On DA elections:   This really useful paper by Ronald Wright at Wake Forest http://moritzlaw.osu.edu/students/groups/osjcl/files/2012/05/Wright-FinalPDF.pdf summarizes what is and is not known about DA elections.  Here are the re-election figures that Jim wanted to know:

The chief prosecutors in the 2,344 separate prosecutorial districts in the United States hold very secure jobs. We can begin with the success rate of incumbents across all general election races: the sitting prosecutors won 71% of the general elections.  The more pertinent number, however, is the success rate of incumbent prosecutors in elections when they seek re-election. Because the incumbent sought re-election in only 75% of all general election campaigns, the  incumbent success rate when running for office was 95%.

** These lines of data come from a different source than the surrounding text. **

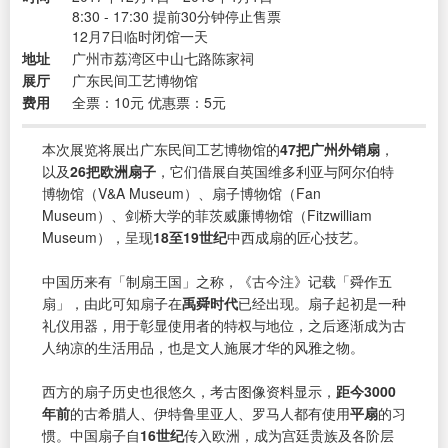
8:30 - 17:30 提前30分钟停止售票
12月7日临时闭馆一天
地址
广州市荔湾区中山七路陈家祠
展厅
广东民间工艺博物馆
费用
全票：10元 优惠票：5元
本次展览将展出广东民间工艺博物馆的
47把广州外销扇
，
以及
26把欧洲扇子
，它们借展自英国维多利亚与阿尔伯特
博物馆（V&A Museum）、扇子博物馆（Fan
Museum）、剑桥大学的菲茨威廉博物馆（Fitzwilliam
Museum），呈现
18至19世纪
中西成扇的匠心技艺。
中国历来有「制扇王国」之称，《古今注》记载「舜作五
扇」，由此可知扇子在
禹舜时代
已经出现。扇子起初是一种
礼仪用器，用于彰显使用者的特权与地位，之后逐渐成为古
人纳凉的生活用品，也是文人施展才华的风雅之物。
西方的扇子历史也很悠久，考古图像资料显示，
距今3000
年前
的古希腊人、伊特鲁里亚人、罗马人都有使用
平扇
的习
惯。中国扇子自
16世纪
传入欧洲，成为宫廷贵族及各阶层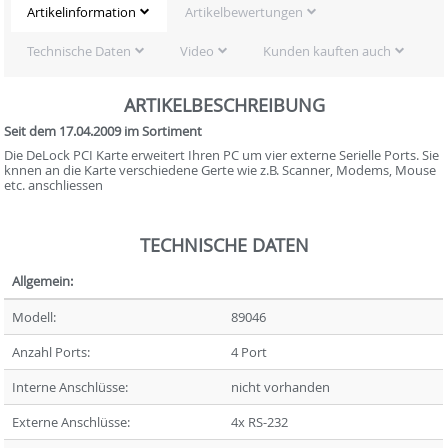
Artikelinformation
Artikelbewertungen
Technische Daten
Video
Kunden kauften auch
ARTIKELBESCHREIBUNG
Seit dem 17.04.2009 im Sortiment
Die DeLock PCI Karte erweitert Ihren PC um vier externe Serielle Ports. Sie
knnen an die Karte verschiedene Gerte wie z.B. Scanner, Modems, Mouse
etc. anschliessen
TECHNISCHE DATEN
Allgemein:
Modell:
89046
Anzahl Ports:
4 Port
Interne Anschlüsse:
nicht vorhanden
Externe Anschlüsse:
4x RS-232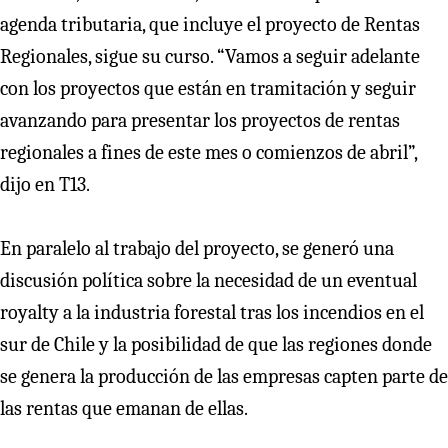
agenda tributaria, que incluye el proyecto de Rentas
Regionales, sigue su curso. “Vamos a seguir adelante
con los proyectos que están en tramitación y seguir
avanzando para presentar los proyectos de rentas
regionales a fines de este mes o comienzos de abril”,
dijo en T13.
En paralelo al trabajo del proyecto, se generó una
discusión política sobre la necesidad de un eventual
royalty a la industria forestal tras los incendios en el
sur de Chile y la posibilidad de que las regiones donde
se genera la producción de las empresas capten parte de
las rentas que emanan de ellas.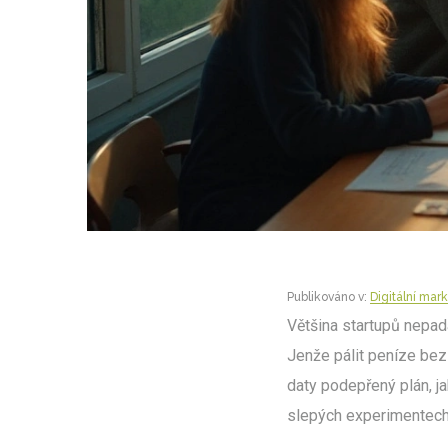
Publikováno v:
Digitální mar
Většina startupů nepadá
Jenže pálit peníze bez 
daty podepřený plán, ja
slepých experimentech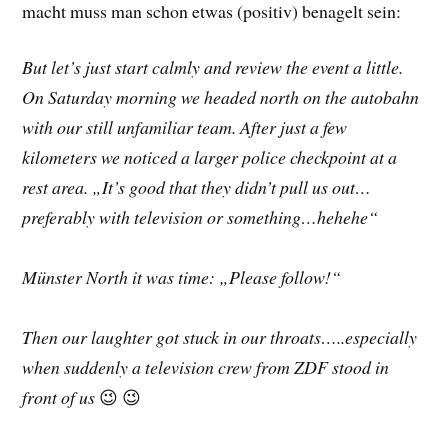
macht muss man schon etwas (positiv) benagelt sein:
But let’s just start calmly and review the event a little.
On Saturday morning we headed north on the autobahn
with our still unfamiliar team. After just a few
kilometers we noticed a larger police checkpoint at a
rest area. „It’s good that they didn’t pull us out…
preferably with television or something…hehehe“
Münster North it was time: „Please follow!“
Then our laughter got stuck in our throats…..especially
when suddenly a television crew from ZDF stood in
front of us
😉 😉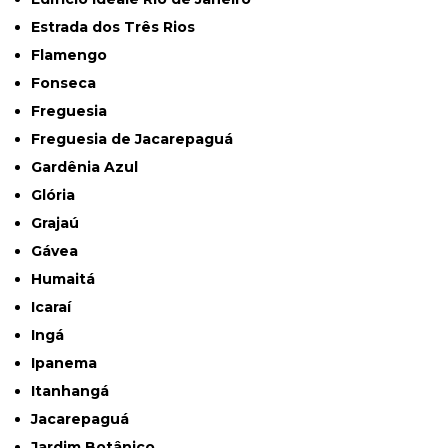
Estrada dos Três Rios
Flamengo
Fonseca
Freguesia
Freguesia de Jacarepaguá
Gardênia Azul
Glória
Grajaú
Gávea
Humaitá
Icaraí
Ingá
Ipanema
Itanhangá
Jacarepaguá
Jardim Botânico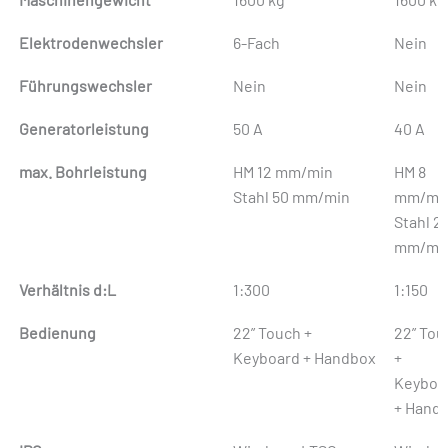
Elektrodenwechsler
6-Fach
Nein
Führungswechsler
Nein
Nein
Generatorleistung
50 A
40 A
max. Bohrleistung
HM 12 mm/min
HM 8
Stahl 50 mm/min
mm/mi
Stahl 2
mm/mi
Verhältnis d:L
1:300
1:150
Bedienung
22” Touch +
22” Tou
Keyboard + Handbox
+
Keyboa
+ Hand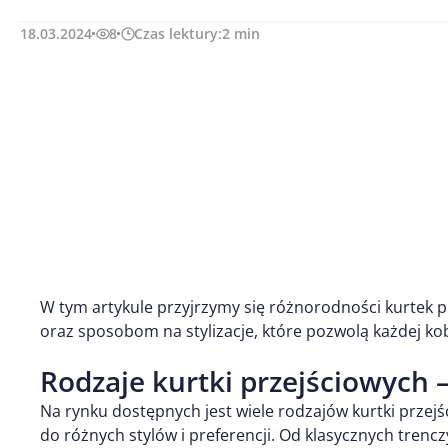
18.03.2024
8
Czas lektury:
2
min
W tym artykule przyjrzymy się różnorodności kurtek p
oraz sposobom na stylizacje, które pozwolą każdej kob
Rodzaje kurtki przejściowych 
Na rynku dostępnych jest wiele rodzajów kurtki prze
do różnych stylów i preferencji. Od klasycznych trenc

The prosecutor controls what evidence to present to the grand jury.  There is certainly no need or requirement that he present everything to the grand jury.  Grand juries often hear lots of witnesses for complex crimes (e.g. organized crime rings), but people who follow grand juries more closely than I do say that this was an unusual number of witnesses to call for a relatively simple event (one cop, one victim, one location).    Again, remember that the standard is low:  the prosecutor only has to persuade 3/4ths of the grand jury that there is “probable cause” to believe that a crime has occurred.  

The sheer number of witnesses and the disclosure of the testimony after the grand jury hearing was over made it look like there was a regular trial.  But of course there wasn’t.   The normal procedures, protections and safeguards one finds in a trial are not operating in a grand jury setting.   Witnesses have no right to counsel present in the grand jury room.  The rules of evidence are not followed, so there is no bar to hearsay, inflammatory photographs and the like.   And there was no cross-examination as there would have been in a real trial because grand jury hearings are not adversarial processes.   Most crucially, the defense case was not presented – unless the prosecutor presented it instead.   

I’m stunned with the sheer magnitude of fatal police shootings in the US.   Here is a graph that shows number of fatal shootings by police in the US from FiveThirtyEight in an essay “Nobody Knows How Many Americans the Police Kill Each Year.”  As the title reveals, all measures are flawed, and they disagree.  

 

 

 

·         FBI = shooting deaths reported by local police departments to the FBI.  But many police departments don’t report – e.g. no police departments in Florida have reported since 1997.

·         NVSS = autopsy reports attributing cause of death to “legal intervention” (public health statistics).  But coroners don’t always know that a police officer fired the bullet that caused the death -  plus this number also apparently includes executions. 

·         BJS = Bureau of Justice statistics from household surveys, widely considered by criminologists to be the most accurate number – but it is slow to be published and requires someone living to report on someone who was killed, so it might not include now-dead people who living on the streets or with no family etc. 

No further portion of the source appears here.